Quando as músicas do Deftones com títulos como Rocket Skates e U, U, D, D, L, R, L, R, A, B, Select, Start eram comuns, não havia como dizer de que dimensão Moreno estava vindo, além de um chapado e amoroso: Este é um homem que deu o último disco da banda (e Revólver Álbum do Ano de 2012) um título ( Koi No Yokan ) que se traduz em Premonição de Amor. E como você pode imaginar, ele tem projetos paralelos em abundância, desde os experimentos de ambiente um tanto malfadados do Team Sleep (que lançou um full-length em 2005) até o retorno do ano passado à sua casa do leme de metal dos sonhos com o Palms.

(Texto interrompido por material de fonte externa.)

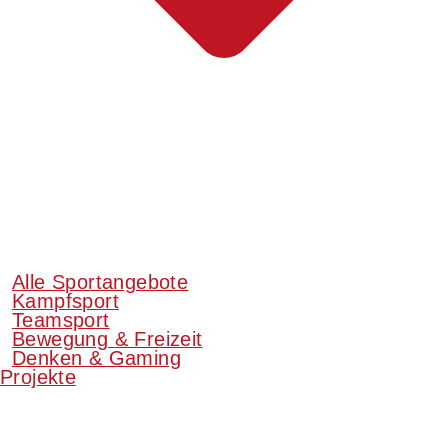
Alle Sportangebote
Kampfsport
Teamsport
Bewegung & Freizeit
Denken & Gaming
Projekte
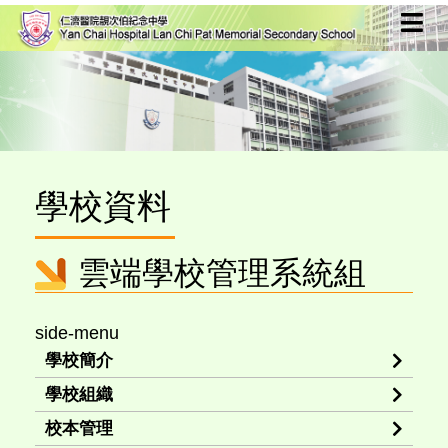
學校資料
雲端學校管理系統組
side-menu
學校簡介
學校組織
校本管理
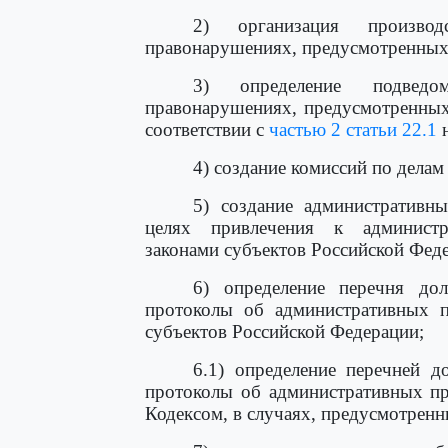
2) организация произво
правонарушениях, предусмотренных 
3) определение подведо
правонарушениях, предусмотренных
соответствии с
частью 2 статьи 22.1
н
4) создание комиссий по делам
5) создание административн
целях привлечения к администра
законами субъектов Российской Фед
6) определение перечня до
протоколы об административных п
субъектов Российской Федерации;
6.1) определение перечней д
протоколы об административных п
Кодексом, в случаях, предусмотрен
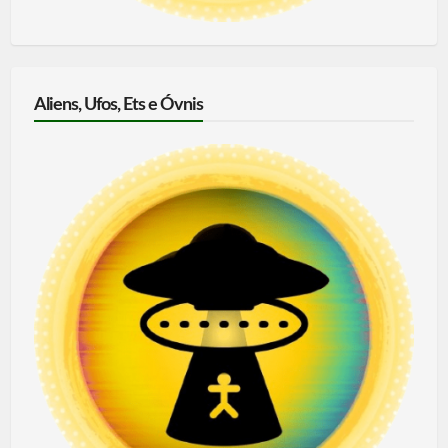
Aliens, Ufos, Ets e Óvnis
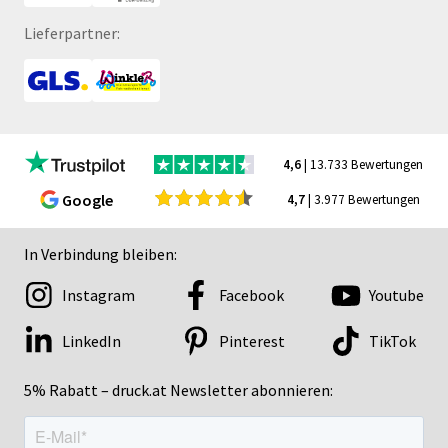
Lieferpartner:
4,6
| 13.733 Bewertungen
Google
4,7
| 3.977 Bewertungen
In Verbindung bleiben:
Instagram
Facebook
Youtube
LinkedIn
Pinterest
TikTok
5% Rabatt – druck.at Newsletter abonnieren:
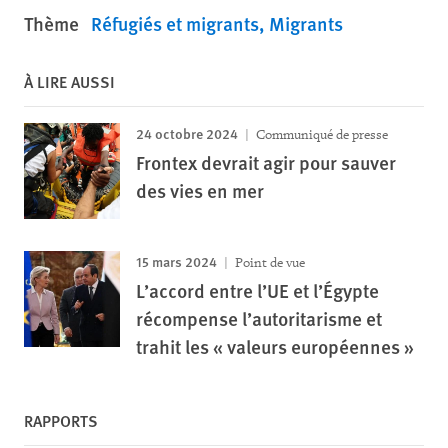
Thème
Réfugiés et migrants
Migrants
À LIRE AUSSI
24 octobre 2024
Communiqué de presse
Frontex devrait agir pour sauver
des vies en mer
15 mars 2024
Point de vue
L’accord entre l’UE et l’Égypte
récompense l’autoritarisme et
trahit les « valeurs européennes »
RAPPORTS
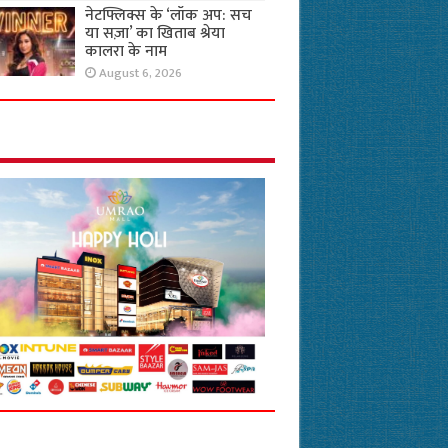
नेटफ्लिक्स के ‘लॉक अप: सच
या सज़ा’ का खिताब श्रेया
कालरा के नाम
August 6, 2026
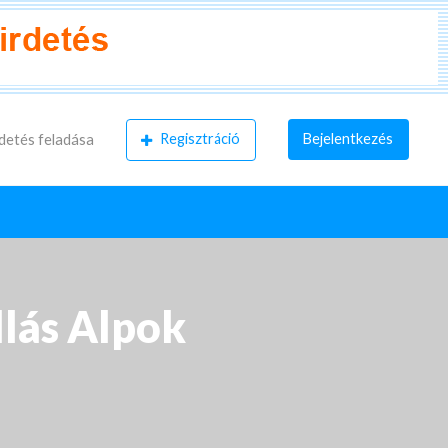
Regisztráció
Bejelentkezés
detés feladása
llás Alpok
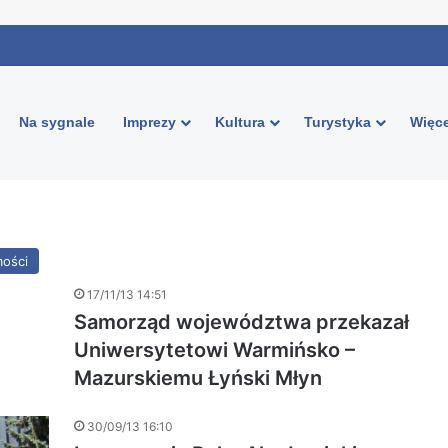
Na sygnale
Imprezy
Kultura
Turystyka
Więce
ości
17/11/13 14:51
Samorząd województwa przekazał
Uniwersytetowi Warmińsko –
Mazurskiemu Łyński Młyn
30/09/13 16:10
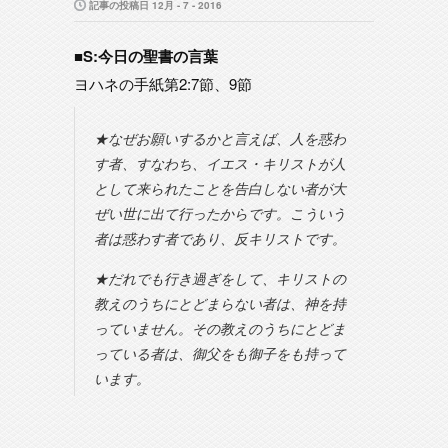
記事の投稿日 12月 - 7 - 2016
■S:今日の聖書の言葉
ヨハネの手紙第2:7節、9節
★なぜお願いするかと言えば、人を惑わ
す者、すなわち、イエス・キリストが人
として来られたことを告白しない者が大
ぜい世に出て行ったからです。こういう
者は惑わす者であり、反キリストです。
★だれでも行き過ぎをして、キリストの
教えのうちにとどまらない者は、神を持
っていません。その教えのうちにとどま
っている者は、御父をも御子をも持って
います。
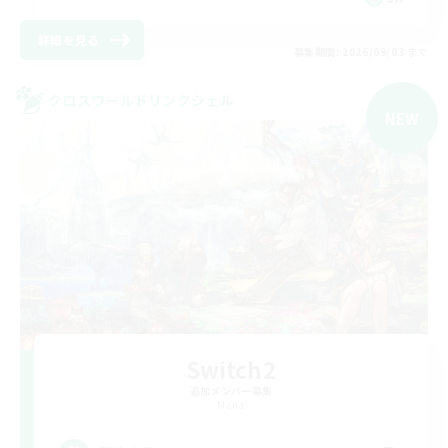
詳細を見る
募集期間: 2026/09/03 まで
クロスワールドリンクシェル
NEW
Switch2
追加メンバー募集
Mana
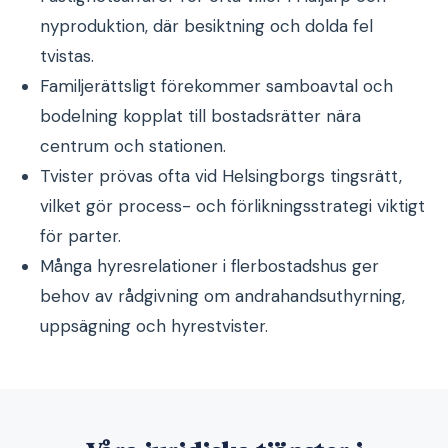
nyproduktion, där besiktning och dolda fel
tvistas.
Familjerättsligt förekommer samboavtal och
bodelning kopplat till bostadsrätter nära
centrum och stationen.
Tvister prövas ofta vid Helsingborgs tingsrätt,
vilket gör process- och förlikningsstrategi viktigt
för parter.
Många hyresrelationer i flerbostadshus ger
behov av rådgivning om andrahandsuthyrning,
uppsägning och hyrestvister.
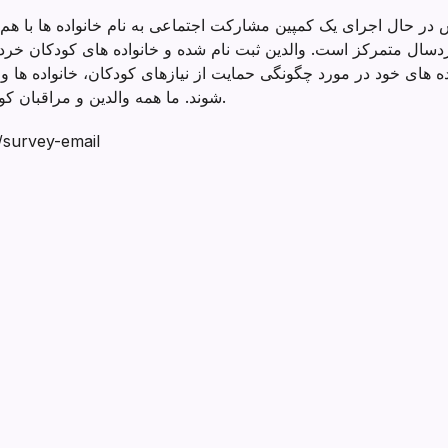
ر حال اجرای یک کمپین مشارکت اجتماعی به نام خانواده ها با ه
ردسال متمرکز است. والدین ثبت نام شده و خانواده های کودکان خر
ه های خود در مورد چگونگی حمایت از نیازهای کودکان، خانواده ها 
شوند. ما همه والدین و مراقبان کودکان 0-8 ساله را تشویق می کنیم که شرکت کنند.
لینک ثبت نام: ail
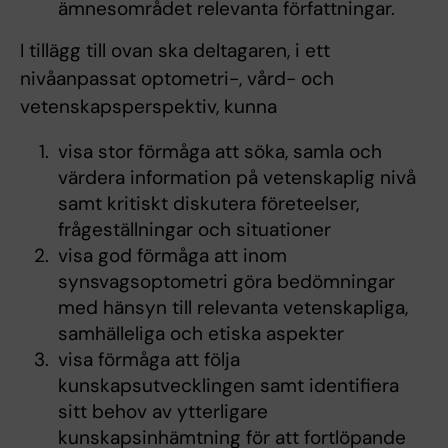
ämnesområdet relevanta författningar.
I tillägg till ovan ska deltagaren, i ett
nivåanpassat optometri-, vård- och
vetenskapsperspektiv, kunna
visa stor förmåga att söka, samla och
värdera information på vetenskaplig nivå
samt kritiskt diskutera företeelser,
frågeställningar och situationer
visa god förmåga att inom
synsvagsoptometri göra bedömningar
med hänsyn till relevanta vetenskapliga,
samhälleliga och etiska aspekter
visa förmåga att följa
kunskapsutvecklingen samt identifiera
sitt behov av ytterligare
kunskapsinhämtning för att fortlöpande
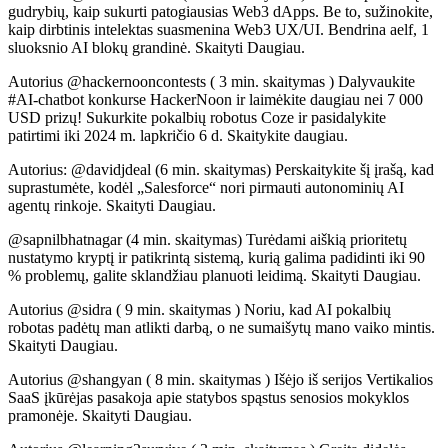
gudrybių, kaip sukurti patogiausias Web3 dApps. Be to, sužinokite,
kaip dirbtinis intelektas suasmenina Web3 UX/UI. Bendrina aelf, 1
sluoksnio AI blokų grandinė. Skaityti Daugiau.
Autorius @hackernooncontests ( 3 min. skaitymas ) Dalyvaukite
#AI-chatbot konkurse HackerNoon ir laimėkite daugiau nei 7 000
USD prizų! Sukurkite pokalbių robotus Coze ir pasidalykite
patirtimi iki 2024 m. lapkričio 6 d. Skaitykite daugiau.
Autorius: @davidjdeal (6 min. skaitymas) Perskaitykite šį įrašą, kad
suprastumėte, kodėl „Salesforce“ nori pirmauti autonominių AI
agentų rinkoje. Skaityti Daugiau.
@sapnilbhatnagar (4 min. skaitymas) Turėdami aiškią prioritetų
nustatymo kryptį ir patikrintą sistemą, kurią galima padidinti iki 90
% problemų, galite sklandžiau planuoti leidimą. Skaityti Daugiau.
Autorius @sidra ( 9 min. skaitymas ) Noriu, kad AI pokalbių
robotas padėtų man atlikti darbą, o ne sumaišytų mano vaiko mintis.
Skaityti Daugiau.
Autorius @shangyan ( 8 min. skaitymas ) Išėjo iš serijos Vertikalios
SaaS įkūrėjas pasakoja apie statybos spąstus senosios mokyklos
pramonėje. Skaityti Daugiau.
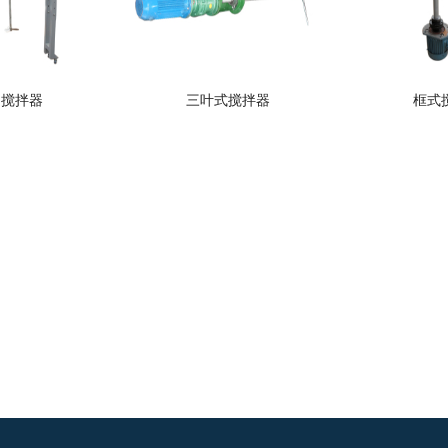
动搅拌器
三叶式搅拌器
框式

Esta semana, porém, o foco é o primeiro full-length auto-intitulado de sua banda mais eletrônica e cantada ††† (co-estrelado por Chuck Doom e o guitarrista de Far, Shaun Lopez), que a Internet prontamente marcou witch house quando essa banda nome surgiu em 2011. Recentemente, Moreno conversou com Aulamagna sobre a luta para existir entre os gêneros, chegando a um acordo com composições simples e, claro, suas memórias de Madonna.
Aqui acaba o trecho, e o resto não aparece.